Copy the result of filtering the entries below for lines that include the string "rect".

[Stored data entries]
>>>>>
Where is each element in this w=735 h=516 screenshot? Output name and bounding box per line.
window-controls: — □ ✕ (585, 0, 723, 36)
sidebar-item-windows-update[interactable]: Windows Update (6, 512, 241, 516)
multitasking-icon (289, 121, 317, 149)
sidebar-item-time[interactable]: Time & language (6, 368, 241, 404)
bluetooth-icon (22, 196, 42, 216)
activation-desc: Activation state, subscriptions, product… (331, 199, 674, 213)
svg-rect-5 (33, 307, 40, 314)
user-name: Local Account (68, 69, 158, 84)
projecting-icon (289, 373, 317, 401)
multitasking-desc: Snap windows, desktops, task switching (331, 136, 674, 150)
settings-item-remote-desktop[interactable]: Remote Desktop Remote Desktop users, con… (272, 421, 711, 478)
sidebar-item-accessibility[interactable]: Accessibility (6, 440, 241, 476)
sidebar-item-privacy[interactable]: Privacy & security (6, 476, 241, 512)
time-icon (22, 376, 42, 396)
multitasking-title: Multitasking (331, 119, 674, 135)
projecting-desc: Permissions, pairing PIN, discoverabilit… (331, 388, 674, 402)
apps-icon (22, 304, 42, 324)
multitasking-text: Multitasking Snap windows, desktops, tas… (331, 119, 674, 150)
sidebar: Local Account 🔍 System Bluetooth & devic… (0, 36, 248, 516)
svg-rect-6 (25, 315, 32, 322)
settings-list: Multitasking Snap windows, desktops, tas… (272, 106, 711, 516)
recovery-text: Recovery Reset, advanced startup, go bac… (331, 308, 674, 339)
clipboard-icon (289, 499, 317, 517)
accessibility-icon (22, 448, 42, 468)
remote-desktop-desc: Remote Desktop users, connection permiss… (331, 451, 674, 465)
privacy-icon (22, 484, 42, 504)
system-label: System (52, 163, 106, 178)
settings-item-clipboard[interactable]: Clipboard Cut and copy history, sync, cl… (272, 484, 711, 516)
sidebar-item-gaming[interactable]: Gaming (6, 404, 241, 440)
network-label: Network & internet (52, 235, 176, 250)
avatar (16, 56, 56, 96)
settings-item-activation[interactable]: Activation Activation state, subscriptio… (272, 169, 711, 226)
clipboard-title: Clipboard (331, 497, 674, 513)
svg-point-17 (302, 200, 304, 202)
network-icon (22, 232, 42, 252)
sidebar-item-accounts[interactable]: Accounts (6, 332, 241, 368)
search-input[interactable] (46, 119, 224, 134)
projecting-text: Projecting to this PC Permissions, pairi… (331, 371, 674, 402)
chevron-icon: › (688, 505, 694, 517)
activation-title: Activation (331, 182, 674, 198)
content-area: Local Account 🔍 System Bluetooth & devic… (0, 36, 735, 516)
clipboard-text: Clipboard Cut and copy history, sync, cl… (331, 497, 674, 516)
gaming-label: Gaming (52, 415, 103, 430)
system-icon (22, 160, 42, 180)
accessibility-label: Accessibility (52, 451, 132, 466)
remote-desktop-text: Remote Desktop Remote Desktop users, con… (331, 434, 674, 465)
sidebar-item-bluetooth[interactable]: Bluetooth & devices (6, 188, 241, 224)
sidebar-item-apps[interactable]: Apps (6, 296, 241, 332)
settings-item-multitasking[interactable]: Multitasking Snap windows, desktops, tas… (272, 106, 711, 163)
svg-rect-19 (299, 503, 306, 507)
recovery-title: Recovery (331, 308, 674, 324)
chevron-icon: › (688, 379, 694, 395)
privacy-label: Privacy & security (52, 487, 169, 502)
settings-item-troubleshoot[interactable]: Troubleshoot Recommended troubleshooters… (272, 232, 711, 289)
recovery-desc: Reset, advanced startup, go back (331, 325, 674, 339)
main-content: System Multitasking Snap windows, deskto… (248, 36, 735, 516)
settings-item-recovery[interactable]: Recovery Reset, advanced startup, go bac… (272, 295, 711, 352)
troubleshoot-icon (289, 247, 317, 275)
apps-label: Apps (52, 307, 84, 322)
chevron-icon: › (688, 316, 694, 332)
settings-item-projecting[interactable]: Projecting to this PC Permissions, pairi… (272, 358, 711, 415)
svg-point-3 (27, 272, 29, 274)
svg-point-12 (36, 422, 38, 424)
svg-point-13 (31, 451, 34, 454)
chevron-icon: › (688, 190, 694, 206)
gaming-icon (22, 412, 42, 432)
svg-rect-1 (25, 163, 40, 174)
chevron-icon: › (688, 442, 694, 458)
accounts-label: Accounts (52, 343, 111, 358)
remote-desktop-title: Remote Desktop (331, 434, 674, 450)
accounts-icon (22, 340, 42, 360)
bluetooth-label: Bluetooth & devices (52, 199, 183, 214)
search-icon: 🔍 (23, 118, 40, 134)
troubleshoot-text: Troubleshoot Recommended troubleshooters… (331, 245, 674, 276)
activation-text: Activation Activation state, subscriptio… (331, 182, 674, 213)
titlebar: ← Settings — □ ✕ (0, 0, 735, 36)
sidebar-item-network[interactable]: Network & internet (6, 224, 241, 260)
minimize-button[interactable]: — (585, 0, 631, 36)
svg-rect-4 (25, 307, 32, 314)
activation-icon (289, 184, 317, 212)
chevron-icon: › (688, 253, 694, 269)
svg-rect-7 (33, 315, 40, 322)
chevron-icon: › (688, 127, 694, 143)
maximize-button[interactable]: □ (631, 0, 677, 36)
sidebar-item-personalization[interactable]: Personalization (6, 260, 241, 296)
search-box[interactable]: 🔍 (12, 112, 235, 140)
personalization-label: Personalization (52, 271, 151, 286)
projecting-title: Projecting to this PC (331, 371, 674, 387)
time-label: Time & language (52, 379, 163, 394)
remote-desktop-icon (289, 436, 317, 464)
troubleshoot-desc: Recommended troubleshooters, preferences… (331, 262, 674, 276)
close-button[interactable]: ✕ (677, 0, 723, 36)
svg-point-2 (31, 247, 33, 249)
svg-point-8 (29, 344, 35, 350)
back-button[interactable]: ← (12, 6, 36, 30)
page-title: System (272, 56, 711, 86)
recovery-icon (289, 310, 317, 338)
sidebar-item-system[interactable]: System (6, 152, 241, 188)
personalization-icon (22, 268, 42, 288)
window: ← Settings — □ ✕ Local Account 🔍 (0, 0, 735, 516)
<<<<<
> _Reply to the task_:
svg-rect-5 (33, 307, 40, 314)
svg-rect-6 (25, 315, 32, 322)
svg-rect-19 (299, 503, 306, 507)
svg-rect-1 (25, 163, 40, 174)
svg-rect-4 (25, 307, 32, 314)
svg-rect-7 (33, 315, 40, 322)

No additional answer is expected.